失敗した場合は、エラーメッセージ、スクリーンショット、エラーログが表示されます。これで、何が失敗したのかを考えて、修正し、再度 Validate をチェックするといったサイクルとなります。
スクリプトのサンプル
では、次にこのスクリプトを書くにあたり、よく利用するであろうスクリプトを簡単に紹介します。Seleinum WebDriver なので、使ったことがある方は特に問題なく利用できると思います。また、JS なので、ある程度 selenium のルールを覚えれば、そこそこ書けると思います。また、New Relic 独自にいくつかの変数も用意されています。
サイトにアクセス
// "https://docs.newrelic.com" にアクセス
$browser.get("https://docs.newrelic.com");
ユーザーエージェントのカスタマイズ
// IE 10.6 をシミュレートの例
$browser.addHeader('User-Agent', 'Mozilla/5.0 (compatible; MSIE 10.6; Windows NT 6.1; Trident/5.0; InfoPath.2; SLCC1; .NET CLR 3.0.4506.2152; .NET CLR 3.5.30729; .NET CLR 2.0.50727) 3gpp-gba UNTRUSTED/1.0');
サイト内のリンクをクリック
サイト内の要素を特定する方法はいくつかありますが、ここでは、$driver.By.linkeText
(指定したリンクの文字列に完全一致する要素を探す)を使っています。そして、見つかった要素に対して click()
を実行します。これにより、リンク先のページを取得できます。また、部分一致を使いたい場合は、$driver.By.partialLinkText
を使うこともできます。
$browser.get("https://docs.newrelic.com").then(function(){
// `Release Notes` というテキストのリンク要素を探し、リンクをクリック
return $browser.findElement($driver.By.linkText("Release Notes")).click();
});
検索フォームに検索文字列を入力して、検索する例
ここでは、検索フォームがあるとして、そこに文字列を入力し、検索ボタンを押して、その結果を取得する例です。検索フォームの INPUT タグやボタンタグは、ここで、ID
で特定する方法 $driver.By.id
を使っています。
$browser.get("https://docs.newrelic.com").then(function(){
// id から検索フィールドを特定し、`shirt` を入力
return $browser.findElement($driver.By.id("edit-search-block-form--2")).sendKeys("tshirt");
}).then(function(){
// 検索ボタンをクリック
return $browser.findElement($driver.By.id("edit-submit")).click();
});
テキストを入力する方法については、こちらを参考にしてください。
ページ読み込みを待つ
selenium を使っていると分かると思いますが、ページ遷移処理を行った場合、次のページの読み込みが終わるまで待つ必要があります。でないと、次のページで指定する要素が見つからないからです。よって、ここでは、ページ読み込みを待つ関数 wait
の紹介です。wait
は、条件と上限時間を指定します。指定した条件を上限時間内に満たした場合は、次の処理へ移動します。満たさない場合は、エラーとなります。

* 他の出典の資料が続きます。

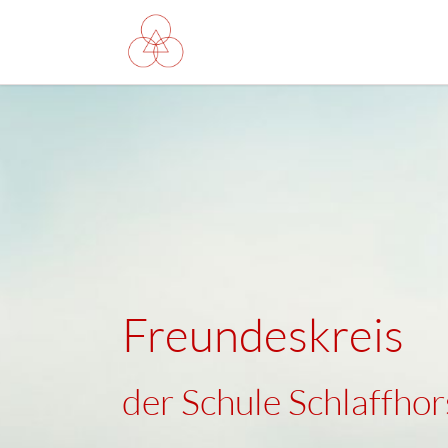
HEN
Freundeskreis
der Schule Schlaffhor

$browser.get("https://docs.newrelic.com").then(function(){
return $browser.findElement($driver.By.id("edit-search-block-form--2")).sendKeys("tshirt");
}).then(function(){
return $browser.findElement($driver.By.id("edit-submit")).click();
});
//wait 関数の呼び出し
$browser.wait(function() {
// ページタイトルを取得し、タイトルが、一致しているかをチェック
return $browser.getTitle().then(function(title) {
return title === "Search | New Relic Documentation";
});
// 10000 ミリ秒(10秒)以内に上記の条件を満さない場合は、エラーとする
}, 10000);
// 上記の条件を満たした場合は、リンクを探して、クリックする
$browser.findElement($driver.By.linkText("Creating your New Relic account")).click();
ページ要素を待つ
特定の要素が見つかるまで、待つ関数 $browser.waitForAndFindElement
を紹介します。見つかった場合は、then 以下で指定した処理が続きます。
$browser.get("http://blog.newrelic.com");
// wait 関数の呼び出し
// `email`という name 要素が見つかるまで、最大22秒待つ。
$browser.waitForAndFindElement($driver.By.name("email"), 22000).then(function(){
// 入力フォームにメールアドレスを入力
$return = $browser.findElement($driver.By.name("email")).sendKeys("test-synth-script@example.com");
}).then(function(){
// XPATH を使って、`Sign Me Up` ボタンを特定し、クリックする
$return = $browser.findElement($driver.By.xpath("//*[@id='blog-leads-form']/input[4]")).click()
});
ログイン
ここではログインのサンプルとして、Wordpress の管理画面へのログインを利用します。ここでは、ユーザーIDとパスワードを入力し、サブミットボタンを押しています。
$browser.get("http://www.example.com/wp-admin").then(function(){
// ユーザー名のフィールドを ID から特定し、ユーザー名を入力
return $browser.findElement($driver.By.id("user_login")).sendKeys("EXAMPLE USER NAME");
}).then(function(){
// パスワードのフィールドを ID から特定し、パスワードを入力
return $browser.findElement($driver.By.id("user_pass")).sendKeys("EXAMPLE PASSWORD");
}).then(function(){
return $browser.findElement($driver.By.id("wp-submit")).click();
});
スクリプトの書き方は、以下にサンプルやリファレンスがありますので、是非参考にしてみてください。
- Scripted Browser のサンプル
- Scripted Browser リファレンス
- New Relic コミュニティの Synthetics Scripts セクション
- WebDriverJs のページ
また、Synthetics の制限として、スクリプトの実行時間が3分を越えるものは、強制的にエラーとなります。
結果表示
結果画面(Overview ページ、Results ページ、Resources ページ)は Simple Browser と一緒なので、説明は省略します。Results ページの詳細ページの表示は一部異なりますので、ここでは違いを紹介します。
結果の詳細画面(左メニュー:Results > 特定のチェック結果を選択) は以下のようになっています。Timelineタブの下に、'PAGES' という欄が追加されています。ここでは、スクリプト中でアクセスしたページが並びます。選択すると、そのページのロード時のパフォーマンスをチェックできます。
また、チェックに失敗した場合は、Browser Log
とScreenshot
タブが増えます。ここで、ログやスクリーンショットを確認できるので、エラーの原因が特定しやすくなります。
まとめ
どうでしたでしょうか ? 自前で Selenium 運用サーバーを立てて使っている方も多いと思います。簡単なチェックでしたら、New Relic でもできますので、使ってみると見やすい結果画面もありますし、失敗した場合に、スクリーンショットも自動で撮ってくれるので、便利だと思います。サーバーメンテの手間なども減らせるかと思います。是非、一度試してみてください。